What is required: Report each line of the records below that holds the word "ζήτηση".

BEGIN Records provided

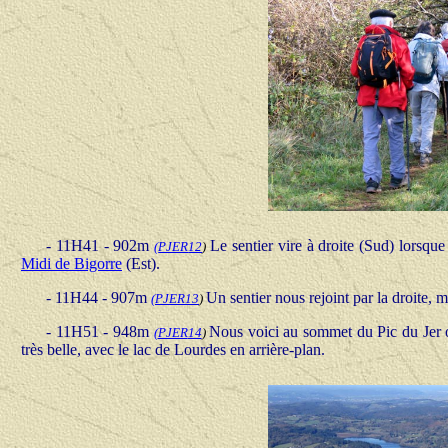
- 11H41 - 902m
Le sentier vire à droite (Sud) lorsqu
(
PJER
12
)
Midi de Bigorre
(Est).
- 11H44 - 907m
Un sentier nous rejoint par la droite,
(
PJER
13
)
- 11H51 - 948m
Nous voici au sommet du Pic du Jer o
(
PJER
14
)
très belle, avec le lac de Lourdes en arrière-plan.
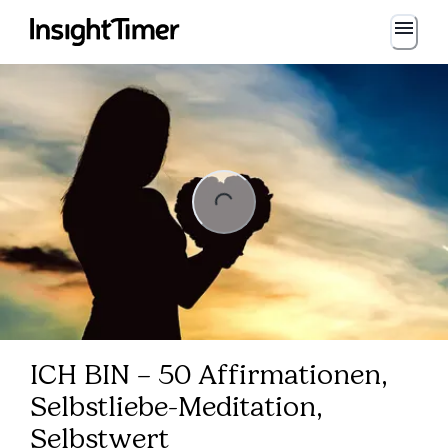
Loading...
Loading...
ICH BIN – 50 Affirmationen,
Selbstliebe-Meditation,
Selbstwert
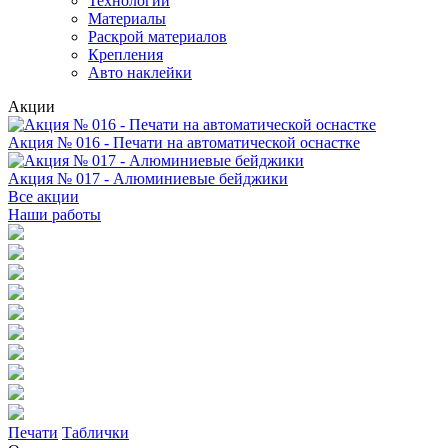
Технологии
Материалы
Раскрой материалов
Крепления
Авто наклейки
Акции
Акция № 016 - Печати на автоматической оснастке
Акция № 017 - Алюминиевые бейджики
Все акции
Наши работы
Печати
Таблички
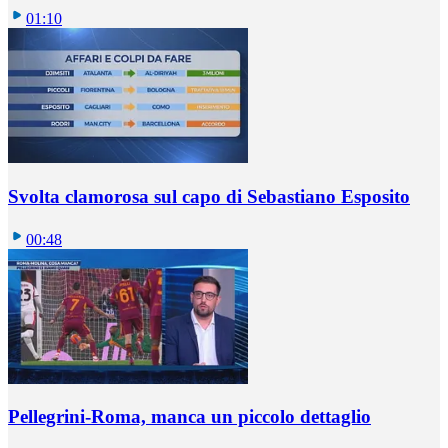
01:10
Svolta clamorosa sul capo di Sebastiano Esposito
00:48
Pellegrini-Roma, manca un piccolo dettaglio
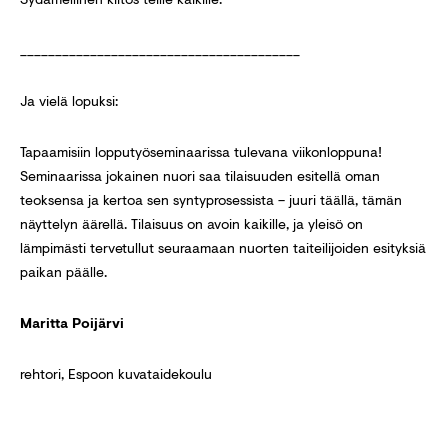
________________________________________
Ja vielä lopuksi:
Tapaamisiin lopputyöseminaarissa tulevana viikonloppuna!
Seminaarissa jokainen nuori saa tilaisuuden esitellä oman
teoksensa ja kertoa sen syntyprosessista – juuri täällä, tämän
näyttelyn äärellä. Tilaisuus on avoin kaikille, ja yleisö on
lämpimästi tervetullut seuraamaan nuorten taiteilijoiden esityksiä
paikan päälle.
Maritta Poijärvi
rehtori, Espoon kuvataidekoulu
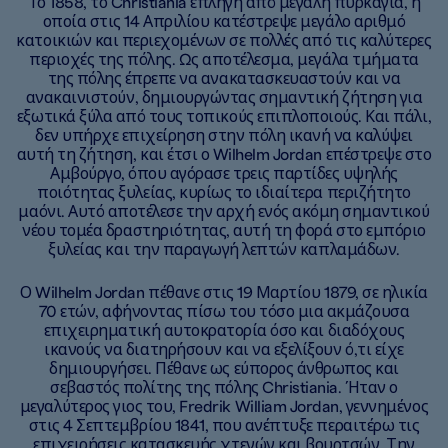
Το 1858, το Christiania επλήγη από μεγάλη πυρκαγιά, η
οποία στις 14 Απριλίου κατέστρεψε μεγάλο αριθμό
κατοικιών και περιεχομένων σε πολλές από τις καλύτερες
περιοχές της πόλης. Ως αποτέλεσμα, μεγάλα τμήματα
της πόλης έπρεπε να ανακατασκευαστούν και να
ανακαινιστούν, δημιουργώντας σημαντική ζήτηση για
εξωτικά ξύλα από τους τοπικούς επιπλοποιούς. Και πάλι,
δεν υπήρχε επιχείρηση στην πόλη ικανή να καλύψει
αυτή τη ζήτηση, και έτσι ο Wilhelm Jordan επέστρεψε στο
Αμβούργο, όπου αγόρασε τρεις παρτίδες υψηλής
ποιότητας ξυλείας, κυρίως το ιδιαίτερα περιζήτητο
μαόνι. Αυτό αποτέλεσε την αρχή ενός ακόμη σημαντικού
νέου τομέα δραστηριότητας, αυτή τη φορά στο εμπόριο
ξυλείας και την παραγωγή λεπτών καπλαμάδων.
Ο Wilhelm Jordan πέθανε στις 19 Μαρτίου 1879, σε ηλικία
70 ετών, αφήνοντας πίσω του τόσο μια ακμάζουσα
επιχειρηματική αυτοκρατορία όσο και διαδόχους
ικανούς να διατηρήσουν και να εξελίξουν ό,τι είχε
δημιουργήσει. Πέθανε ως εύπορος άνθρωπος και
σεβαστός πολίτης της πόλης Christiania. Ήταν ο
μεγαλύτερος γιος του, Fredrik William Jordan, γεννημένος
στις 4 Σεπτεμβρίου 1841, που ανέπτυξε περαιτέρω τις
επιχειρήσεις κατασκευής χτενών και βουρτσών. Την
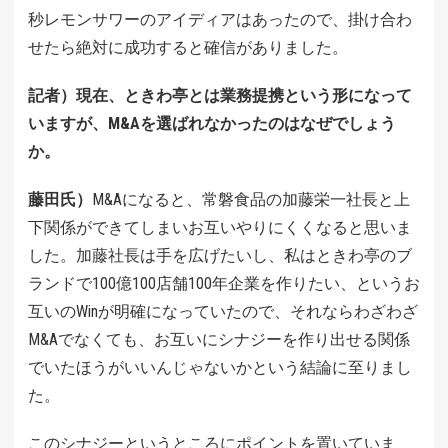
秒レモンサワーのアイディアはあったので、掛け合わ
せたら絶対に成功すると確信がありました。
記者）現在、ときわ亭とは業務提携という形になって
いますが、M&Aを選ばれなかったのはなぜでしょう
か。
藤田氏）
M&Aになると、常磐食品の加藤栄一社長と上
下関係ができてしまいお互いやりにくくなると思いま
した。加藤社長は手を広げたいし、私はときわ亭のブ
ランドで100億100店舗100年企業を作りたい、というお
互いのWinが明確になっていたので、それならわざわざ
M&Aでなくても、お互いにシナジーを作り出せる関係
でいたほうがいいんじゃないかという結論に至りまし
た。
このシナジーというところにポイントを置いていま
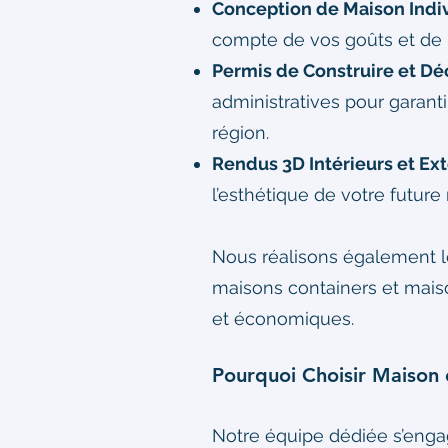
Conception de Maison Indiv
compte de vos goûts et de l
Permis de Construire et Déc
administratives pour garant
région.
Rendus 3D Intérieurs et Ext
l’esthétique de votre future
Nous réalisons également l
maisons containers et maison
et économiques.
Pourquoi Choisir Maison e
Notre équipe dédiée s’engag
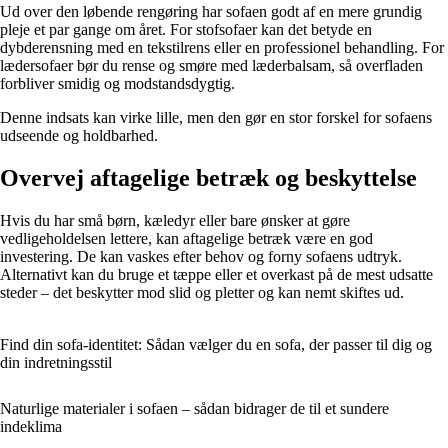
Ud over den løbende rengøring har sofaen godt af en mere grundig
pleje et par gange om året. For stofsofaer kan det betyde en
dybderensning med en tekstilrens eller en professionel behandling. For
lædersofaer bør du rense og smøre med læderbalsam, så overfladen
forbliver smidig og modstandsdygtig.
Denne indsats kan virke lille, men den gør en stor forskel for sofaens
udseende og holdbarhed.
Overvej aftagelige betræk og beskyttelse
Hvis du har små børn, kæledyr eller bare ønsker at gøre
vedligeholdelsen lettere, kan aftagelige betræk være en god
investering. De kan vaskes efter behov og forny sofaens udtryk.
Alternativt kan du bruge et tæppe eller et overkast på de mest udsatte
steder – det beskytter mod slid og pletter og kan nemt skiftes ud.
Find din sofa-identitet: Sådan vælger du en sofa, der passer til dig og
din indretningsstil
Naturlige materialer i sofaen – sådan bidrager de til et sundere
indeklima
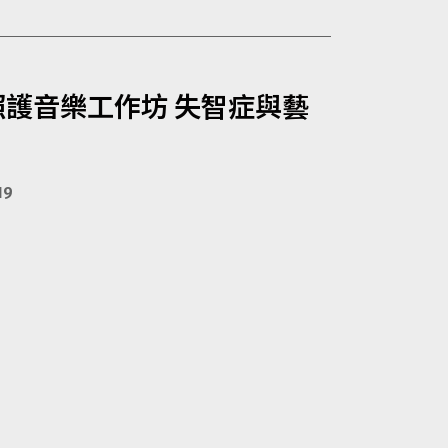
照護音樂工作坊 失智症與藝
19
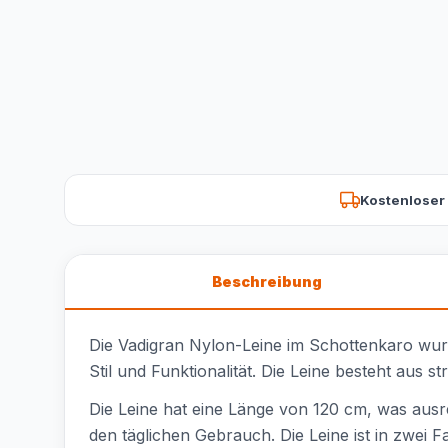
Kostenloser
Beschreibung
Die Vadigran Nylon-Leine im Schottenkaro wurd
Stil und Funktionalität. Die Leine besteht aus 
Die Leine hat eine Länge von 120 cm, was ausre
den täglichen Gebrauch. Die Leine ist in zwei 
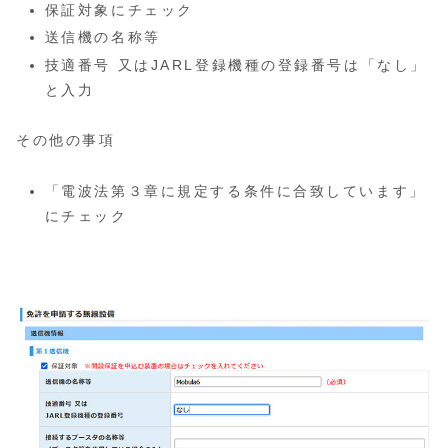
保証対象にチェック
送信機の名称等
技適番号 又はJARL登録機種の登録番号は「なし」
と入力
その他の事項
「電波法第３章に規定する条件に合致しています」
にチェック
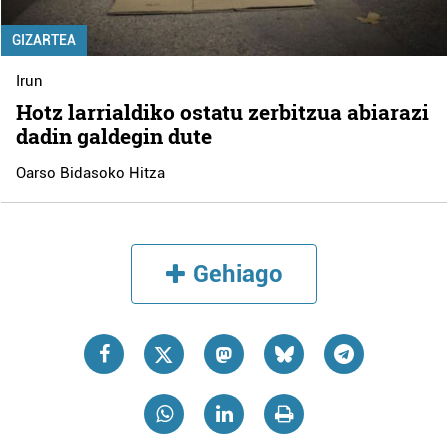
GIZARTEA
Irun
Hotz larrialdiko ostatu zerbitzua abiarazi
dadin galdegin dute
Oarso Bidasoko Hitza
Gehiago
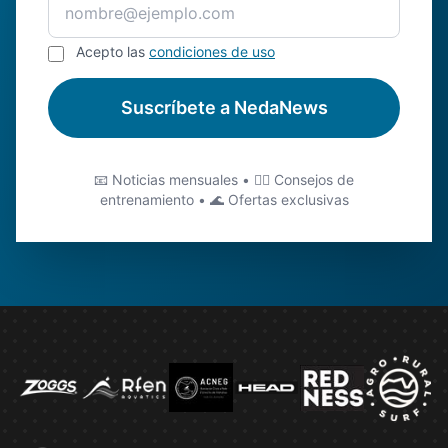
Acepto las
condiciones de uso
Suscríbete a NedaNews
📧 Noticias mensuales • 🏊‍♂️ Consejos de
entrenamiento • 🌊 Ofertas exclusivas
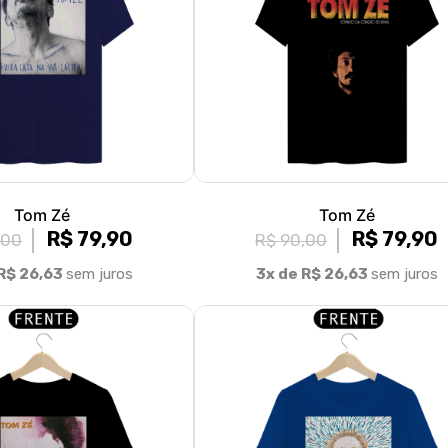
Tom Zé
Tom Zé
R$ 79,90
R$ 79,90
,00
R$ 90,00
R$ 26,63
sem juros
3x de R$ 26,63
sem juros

END Records provided

Answer to this problem:
ανακαινιστούν, δημιουργώντας σημαντική ζήτηση για
αυτή τη ζήτηση, και έτσι ο Wilhelm Jordan επέστρεψε στο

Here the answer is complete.